Page 45 of The Consequence of You (Heathley Academy #2)
CHAPTER FORTY-TWO
ASHER
I t’s hours since I gave Don Messina and Luca a piece of my mind, and it’s been radio silence from them all since.
They didn’t kill me outright, so that’s something, I guess.
They didn’t actually do much at all. They listened to everything I said, and then I left.
I can’t lie. The twenty minutes I spent with those men might be the scariest thing I’ve ever done, but I’d do it all over again for even the slimmest chance of making Callie’s life better.
“She thinks you both blame her.”
“You need to tell her she’s wrong.”
They didn’t say much, but I could tell my words affected them. I just have to hope they’re man enough to make this right.
Callie believes we have no future; she told me about the arranged marriage that was expected of her, but that shit doesn’t worry me. I would never let a little thing like that get in the way of my happiness.
When I imagine my future, she’s it. I see us visiting our friends abroad. Finishing university. Travelling the world. I see our wedding day, and I see Callie as the mother of my children. I see us growing old together, when previously I didn’t have any intention of growing old at all.
It doesn’t scare me. It doesn’t worry me; it just makes me feel hopeful in a way I’ve never felt before.
I pull my mask down. It’s the first race of the new year. I need to feel the speed and rush tonight. It’s not the same as the rush I get when I’m with my girl, of course, but it will have to do for now.
The starter raises her flag.
I’m racing against someone new. Someone I don’t recognise. We both rev our engines aggressively, and as the flag is lowered and the horn sounds, we shoot off together.

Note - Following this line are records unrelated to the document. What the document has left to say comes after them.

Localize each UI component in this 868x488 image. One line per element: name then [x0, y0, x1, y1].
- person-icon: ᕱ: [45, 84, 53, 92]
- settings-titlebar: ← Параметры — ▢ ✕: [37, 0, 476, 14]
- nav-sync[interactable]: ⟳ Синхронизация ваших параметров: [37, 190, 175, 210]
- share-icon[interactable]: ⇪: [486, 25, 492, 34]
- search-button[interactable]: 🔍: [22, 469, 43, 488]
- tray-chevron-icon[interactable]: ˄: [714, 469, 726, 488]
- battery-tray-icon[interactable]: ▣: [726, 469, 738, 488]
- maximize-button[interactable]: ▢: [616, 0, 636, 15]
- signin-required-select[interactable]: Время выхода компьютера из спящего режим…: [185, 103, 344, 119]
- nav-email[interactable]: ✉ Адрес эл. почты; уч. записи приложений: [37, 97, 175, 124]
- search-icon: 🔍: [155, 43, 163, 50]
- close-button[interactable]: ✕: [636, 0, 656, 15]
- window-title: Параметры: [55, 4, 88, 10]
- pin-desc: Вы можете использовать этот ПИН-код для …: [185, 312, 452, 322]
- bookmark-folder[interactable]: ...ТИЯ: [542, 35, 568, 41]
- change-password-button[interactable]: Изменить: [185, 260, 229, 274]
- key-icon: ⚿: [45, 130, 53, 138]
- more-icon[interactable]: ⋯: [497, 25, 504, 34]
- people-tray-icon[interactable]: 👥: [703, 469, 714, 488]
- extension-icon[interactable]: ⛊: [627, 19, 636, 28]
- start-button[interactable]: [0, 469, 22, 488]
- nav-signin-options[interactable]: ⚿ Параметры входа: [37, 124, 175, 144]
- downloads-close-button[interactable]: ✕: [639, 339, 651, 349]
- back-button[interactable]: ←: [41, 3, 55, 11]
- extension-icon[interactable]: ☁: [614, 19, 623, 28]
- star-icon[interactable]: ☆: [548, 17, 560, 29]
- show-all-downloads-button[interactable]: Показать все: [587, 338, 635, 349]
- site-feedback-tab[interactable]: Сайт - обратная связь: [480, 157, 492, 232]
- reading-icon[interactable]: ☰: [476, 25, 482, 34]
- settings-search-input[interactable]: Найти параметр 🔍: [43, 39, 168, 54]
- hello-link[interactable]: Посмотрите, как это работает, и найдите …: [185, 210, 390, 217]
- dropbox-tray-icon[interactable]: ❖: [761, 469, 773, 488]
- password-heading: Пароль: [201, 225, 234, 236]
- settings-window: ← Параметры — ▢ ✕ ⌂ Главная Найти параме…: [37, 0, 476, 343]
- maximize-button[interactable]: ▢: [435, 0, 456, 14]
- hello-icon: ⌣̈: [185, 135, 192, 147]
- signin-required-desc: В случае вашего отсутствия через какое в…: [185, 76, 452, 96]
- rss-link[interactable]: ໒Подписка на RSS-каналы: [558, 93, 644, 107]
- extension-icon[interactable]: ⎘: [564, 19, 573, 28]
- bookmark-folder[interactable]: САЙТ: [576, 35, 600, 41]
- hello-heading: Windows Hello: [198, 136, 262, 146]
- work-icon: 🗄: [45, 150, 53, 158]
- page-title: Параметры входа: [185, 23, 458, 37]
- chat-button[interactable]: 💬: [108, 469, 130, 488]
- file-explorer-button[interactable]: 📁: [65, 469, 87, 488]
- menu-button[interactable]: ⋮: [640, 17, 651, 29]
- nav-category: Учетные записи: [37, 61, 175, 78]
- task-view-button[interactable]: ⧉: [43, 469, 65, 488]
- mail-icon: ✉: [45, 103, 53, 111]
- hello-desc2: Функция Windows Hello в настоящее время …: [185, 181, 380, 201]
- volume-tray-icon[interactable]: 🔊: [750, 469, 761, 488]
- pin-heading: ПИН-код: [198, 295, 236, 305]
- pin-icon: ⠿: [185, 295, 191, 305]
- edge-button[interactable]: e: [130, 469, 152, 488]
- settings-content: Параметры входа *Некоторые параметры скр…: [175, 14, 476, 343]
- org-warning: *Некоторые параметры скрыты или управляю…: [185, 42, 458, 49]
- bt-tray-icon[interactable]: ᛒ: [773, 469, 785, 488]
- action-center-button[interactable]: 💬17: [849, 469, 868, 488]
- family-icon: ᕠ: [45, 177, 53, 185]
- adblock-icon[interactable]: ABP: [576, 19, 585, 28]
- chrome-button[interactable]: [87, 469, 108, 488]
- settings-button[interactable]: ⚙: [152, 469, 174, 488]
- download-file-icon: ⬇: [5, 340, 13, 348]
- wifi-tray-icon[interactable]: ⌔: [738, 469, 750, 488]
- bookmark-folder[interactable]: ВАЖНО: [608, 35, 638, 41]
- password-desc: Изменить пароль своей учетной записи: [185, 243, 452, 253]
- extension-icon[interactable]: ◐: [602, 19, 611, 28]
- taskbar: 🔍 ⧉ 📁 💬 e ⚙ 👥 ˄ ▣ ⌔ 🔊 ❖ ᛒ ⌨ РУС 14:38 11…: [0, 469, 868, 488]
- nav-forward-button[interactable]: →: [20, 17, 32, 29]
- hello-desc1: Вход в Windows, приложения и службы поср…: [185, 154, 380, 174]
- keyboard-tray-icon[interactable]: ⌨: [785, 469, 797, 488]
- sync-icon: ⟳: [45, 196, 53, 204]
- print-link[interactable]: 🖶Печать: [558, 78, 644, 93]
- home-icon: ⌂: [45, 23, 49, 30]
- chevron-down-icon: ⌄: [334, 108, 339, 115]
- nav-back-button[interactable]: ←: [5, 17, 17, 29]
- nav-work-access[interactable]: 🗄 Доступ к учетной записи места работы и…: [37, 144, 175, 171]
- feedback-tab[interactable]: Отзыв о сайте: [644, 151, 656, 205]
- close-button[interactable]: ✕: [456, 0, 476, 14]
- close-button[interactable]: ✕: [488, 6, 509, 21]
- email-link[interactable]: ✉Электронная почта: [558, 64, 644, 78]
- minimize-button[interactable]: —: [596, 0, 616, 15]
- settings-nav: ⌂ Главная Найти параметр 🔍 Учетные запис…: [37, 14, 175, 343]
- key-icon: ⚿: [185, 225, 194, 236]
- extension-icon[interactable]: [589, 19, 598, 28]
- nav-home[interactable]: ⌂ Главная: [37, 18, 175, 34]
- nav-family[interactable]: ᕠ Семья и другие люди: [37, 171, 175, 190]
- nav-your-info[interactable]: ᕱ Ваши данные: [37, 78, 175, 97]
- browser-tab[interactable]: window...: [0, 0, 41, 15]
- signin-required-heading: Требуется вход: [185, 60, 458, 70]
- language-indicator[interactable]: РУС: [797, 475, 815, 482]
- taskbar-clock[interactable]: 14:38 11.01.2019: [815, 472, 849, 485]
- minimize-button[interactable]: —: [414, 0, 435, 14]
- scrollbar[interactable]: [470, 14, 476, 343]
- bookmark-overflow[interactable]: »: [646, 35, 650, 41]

We’re neck and neck for the first mile, neither of us giving an inch. This guy is good. Maybe as good as me.
As we barrel around the first corner, I feel my phone vibrate in my pocket. Adrenaline floods my veins with the thought that it could be Callie calling me.
We race along the straight, neither of us gaining any ground.
My phone vibrates again. Whoever it is, is keen to speak to me.
We barrel to the left this time, and for a few seconds, I pull ahead.
I’m glancing in my rearview mirror to see how much distance is between us when I see his headlights flash repeatedly. Frowning, I briefly wonder if he’s trying to distract me, but then my wheels tilt and slide.
Fuck .
I’ve only ever felt this once before, this loss of traction.
Black ice.
The other driver must have seen it reflected off my lights. He wasn’t trying to distract me. He was trying to warn me.
Only it’s too late. Too late to avoid it.
Using all my experience, I try to steer into the skid, but it does little to slow me down and I spin.
Faster and faster my car spins out of control, and all I can do is think about Callie.
About how she lost her mother in a car accident four years ago today, and about how I’m going to hurt her all over again.
The vibrating in my pocket continues as my car collides with a tree and flips before coming to a stop, just as the entire world goes black.